The Restaurant Association of Maryland is concerned about it…So are some mom and pop stores.
At Z Pizza in Silver Spring, even the cooks don't make ten dollars an hour now. Manager Deandre Eley says a boost in the minimum wage would be a positive thing for a lot of people who work here.
"You can't really live on 7 dollars an hour. You're living paycheck to paycheck, so it would bring them up," Eley says.
But he also thinks a hike in the minimum wage could end up costing jobs because of the increased labor costs.
"I'm against it because a lot of restaurants won't be able to make that labor.

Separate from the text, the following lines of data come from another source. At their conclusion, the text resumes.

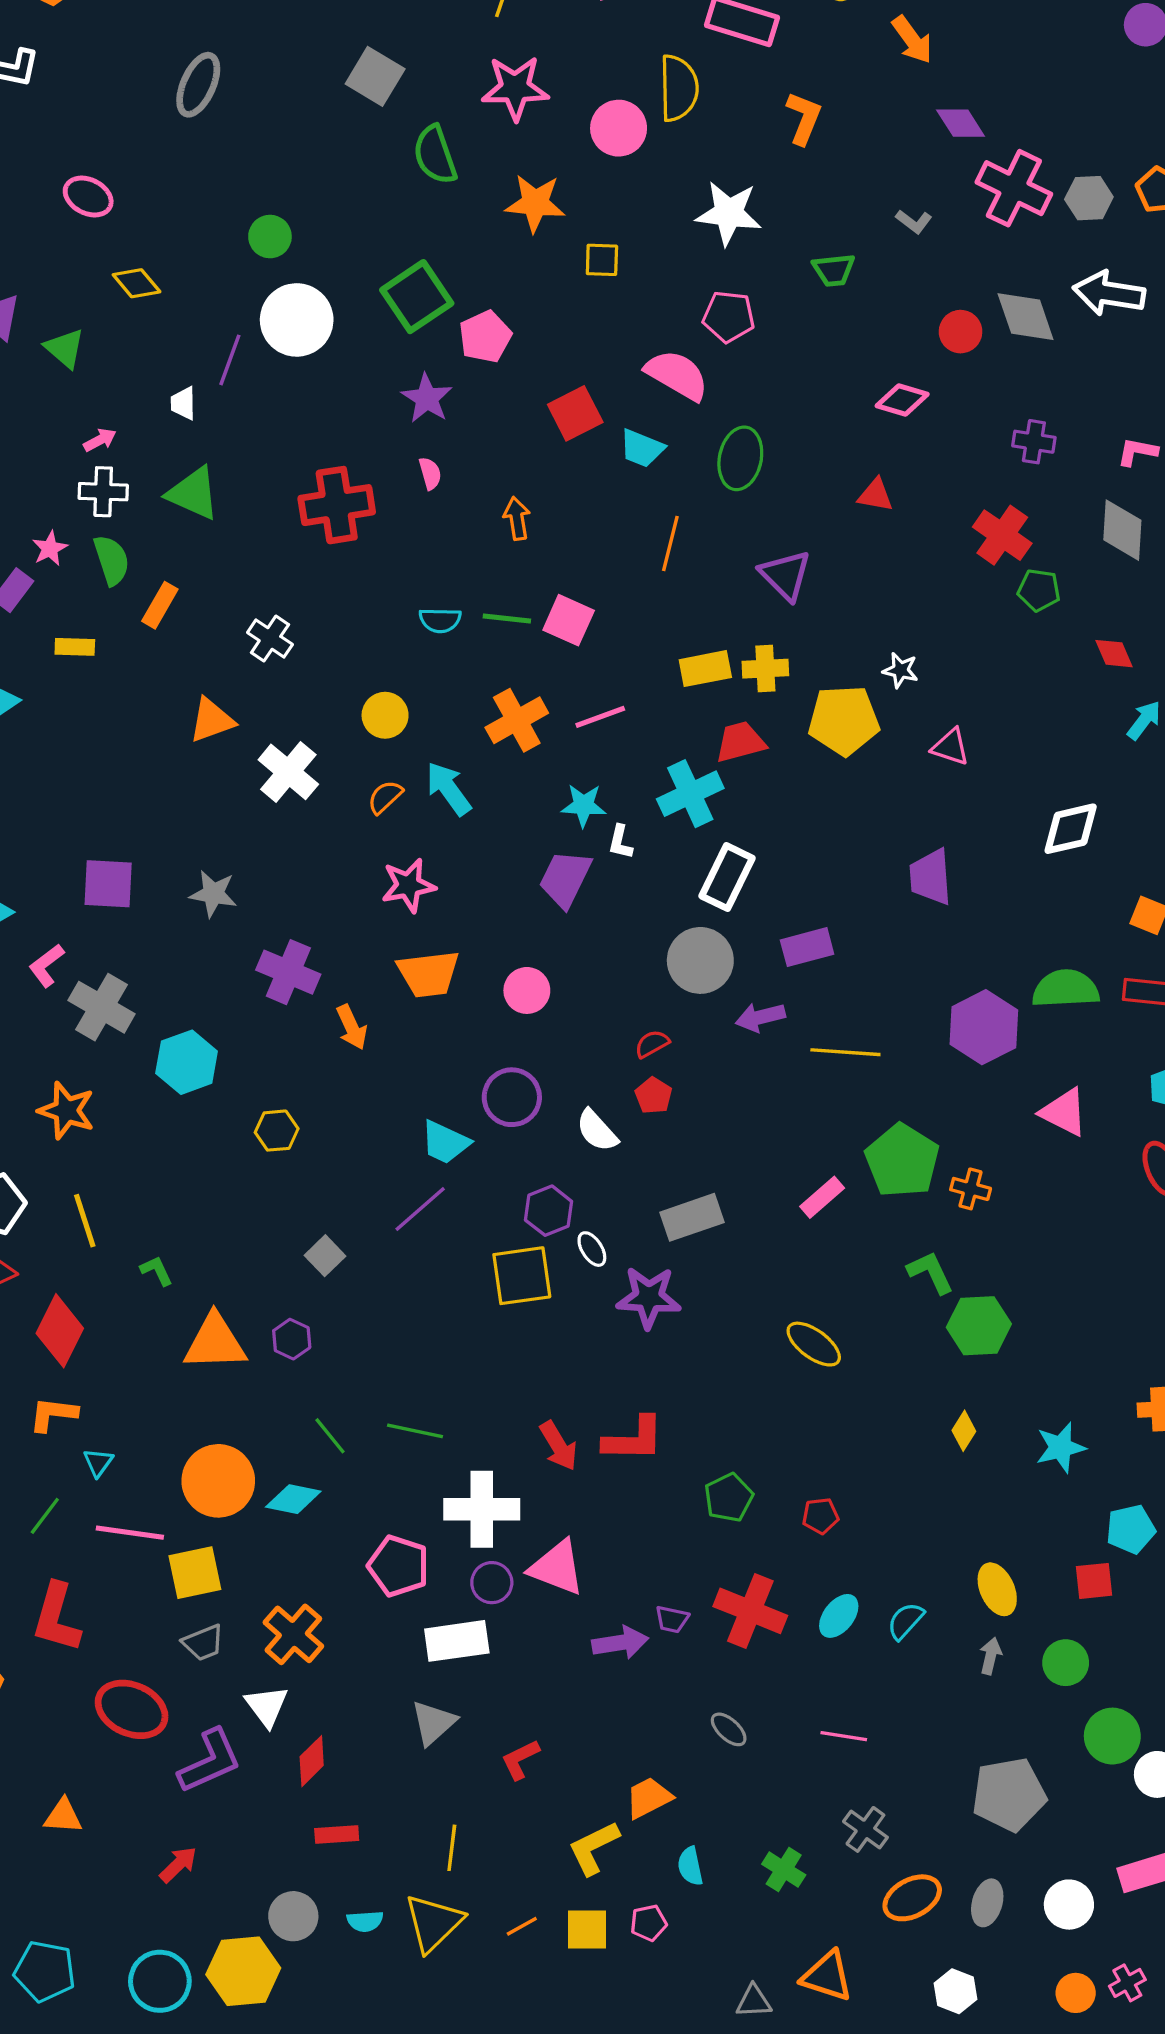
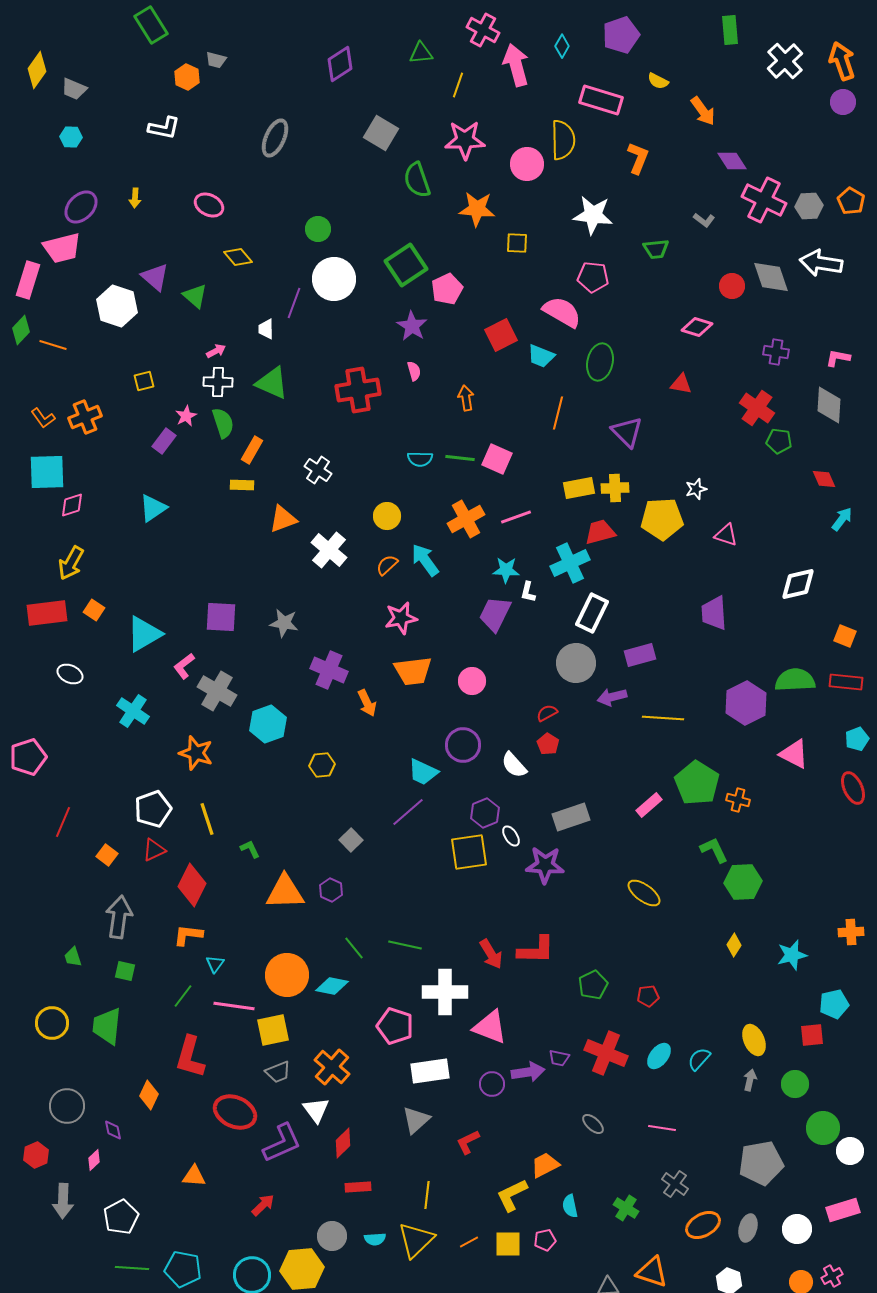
yellow rectangle: (75, 647) -> (242, 485), moved
white star: (900, 670) -> (696, 489), turned -30
purple circle: (492, 1583) -> (492, 1084), moved

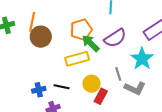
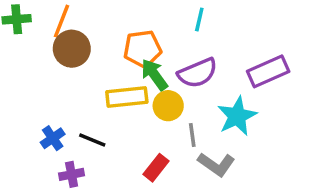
yellow circle: (92, 84) -> (168, 106), moved
blue cross: (39, 90) -> (53, 138), turned -32

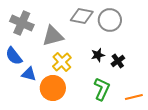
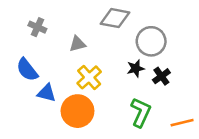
gray circle: (110, 20) -> (151, 41), moved
gray cross: (22, 23) -> (37, 27), size x0.6
gray triangle: (53, 36) -> (77, 44), size x0.6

By boosting it to ten dollars an hour, that's a lot of paychecks you'll have to cut", Eley says.
State Senator Robert Garagiola of Germantown and Delegate Aisha Braveboy of Mitchellville say they'll introduce legislation this week to increase the minimum wage from $7.25 now, to $8.25 in July, then to $9 in July of 2014, to $10 in July of 2015.
"I make minimum wage now, and after taxes get taken out, there's not a lot left," Tori Sowell says.
She was out job hunting with a friend so they can start saving for college spending money this fall.
"I think it would be incredibly helpful," Emma Luyre says. "I wouldn't need to have two jobs. I could just concentrate on my work in high school, and still have money left to go out."
Studies have shown that previous hikes have resulted in more than 7,000 fewer jobs for Maryland teenagers between 2005 and 2011.
But sponsors of the bill call it an anti-poverty plan to give middle class families more money, which they can pump into the economy.
It has the support of a new campaign called Raise Maryland made up of 20 unions, Immigrant groups, and others who say too many Maryland families are having trouble making ends meet on $7.25 an hour.
"I'm for it as long as that doesn't make everything else go up, like food and rent, because then it doesn't help the people it's supposed to because it ends up skewing everything else," Ashley Clingman-Jackson says.
Six other states besides Maryland are considering minimum wage hikes of their own this year too.